Other types of three-dimensional structures that have received much attention are photonic crystals and photonic bandgap structures. Such structures are often fabricated as two-dimensional structures because there is no economic way to fabricate them as three-dimensional structures. However, three-dimensional photonic structures are known to be much more effective. Additional types of three-dimensional nanostructures that have received increasing attention are metamaterials and thermoelectric materials. Metamaterials include a combination of different materials arranged in a defined three-dimensional geometry that causes them to exhibit extraordinary optical properties, e.g. a negative index of refraction. For visible light applications, metamaterials can require nanoscale building blocks.
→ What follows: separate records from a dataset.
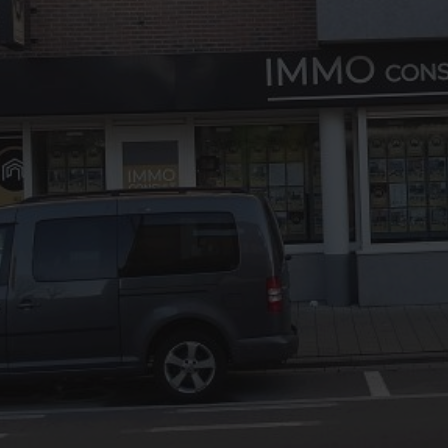
03/8441824
office@immoconsult.be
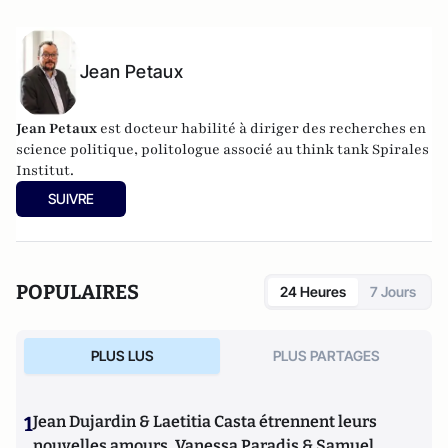
Jean Petaux
Jean Petaux
est docteur habilité à diriger des recherches en
science politique, politologue associé au think tank Spirales
Institut.
SUIVRE
POPULAIRES
24 Heures
7 Jours
PLUS LUS
PLUS PARTAGES
1
Jean Dujardin & Laetitia Casta étrennent leurs
nouvelles amours, Vanessa Paradis & Samuel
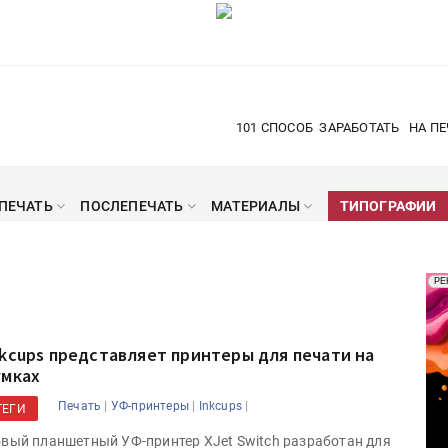
101 СПОСОБ
ЗАРАБОТАТЬ
НА ПЕ
ПЕЧАТЬ
ПОСЛЕПЕЧАТЬ
МАТЕРИАЛЫ
ТИПОГРАФИИ
Рек
РЕ
Печ
nkcups представляет принтеры для печати на
умках
|
|
|
Печать
УФ-принтеры
Inkcups
ТЕГИ
вый планшетный УФ-принтер XJet Switch разработан для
There are ongoing efforts to increase the density of electrode arrays by reducing electrode and overlying lead or contact sizes to nanometer-or micrometer-scale dimensions, thereby producing “microelectrode arrays” (MEAs). However, it has been difficult to produce MEAs with very small dimensions using current top-down semiconductor fabrication methods. For example, current photolithography and etch techniques can be employed to pattern openings or vias in an insulation layer formed above the electrodes before filling those vias with a conductive material to form contacts to the electrodes. However, the ability of the photolithography and etch techniques to pattern small features is restricted by factors such as the resolution limits of the optical lithography system.
It is therefore desirable to develop a less demanding, inexpensive method for producing a large number of three-dimensional structures, particularly structures of small dimensions such as photonic crystals, nanostructures, metamaterials, microelectrode arrays, etc. It is further desirable to increase the number of materials available for forming such three-dimensional structures.